1) The unapply is the simplest and most straight forward way to write such a conversion. It does not do any “magic” and can readily be found if using an IDE. Do note, doing this sort of thing can clutter your companion object and cause your code to sprout dependencies in places you might not want:

object MyClass{
  def unapply(values: Map[String,String]) = try{
    Some(MyClass(values("key").toInteger, values("next").toFloat))
  } catch{
    case NonFatal(ex) => None
  }
}

Which could be used like this:

val MyClass(myInstance) = myMap

be careful, as it would throw an exception if not matched completely.
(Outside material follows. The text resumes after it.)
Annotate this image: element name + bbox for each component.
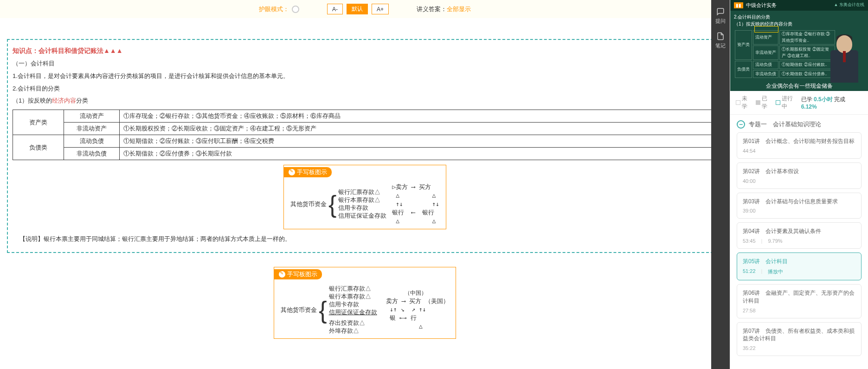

2) Doing an implicit class with a type class creates more boilerplate for you but also allows a lot of room to expand the same pattern to apply to other case classes:

implicit class Map2Class(values: Map[String,String]){
  def convert[A](implicit mapper: MapConvert[A]) = mapper conv (values)
}

trait MapConvert[A]{
  def conv(values: Map[String,String]): A
}

and as an example you’d do something like this:

object MyObject{
  implicit val new MapConvert[MyObject]{
    def conv(values: Map[String, String]) = MyObject(values("key").toInt, values("foo").toFloat)
  }
}

which could then be used just as you had described above:

val myInstance = myMap.convert[MyObject]

throwing an exception if no conversion could be made. Using this pattern converting between a Map[String, String] to any object would require just another implicit (and that implicit to be in scope.)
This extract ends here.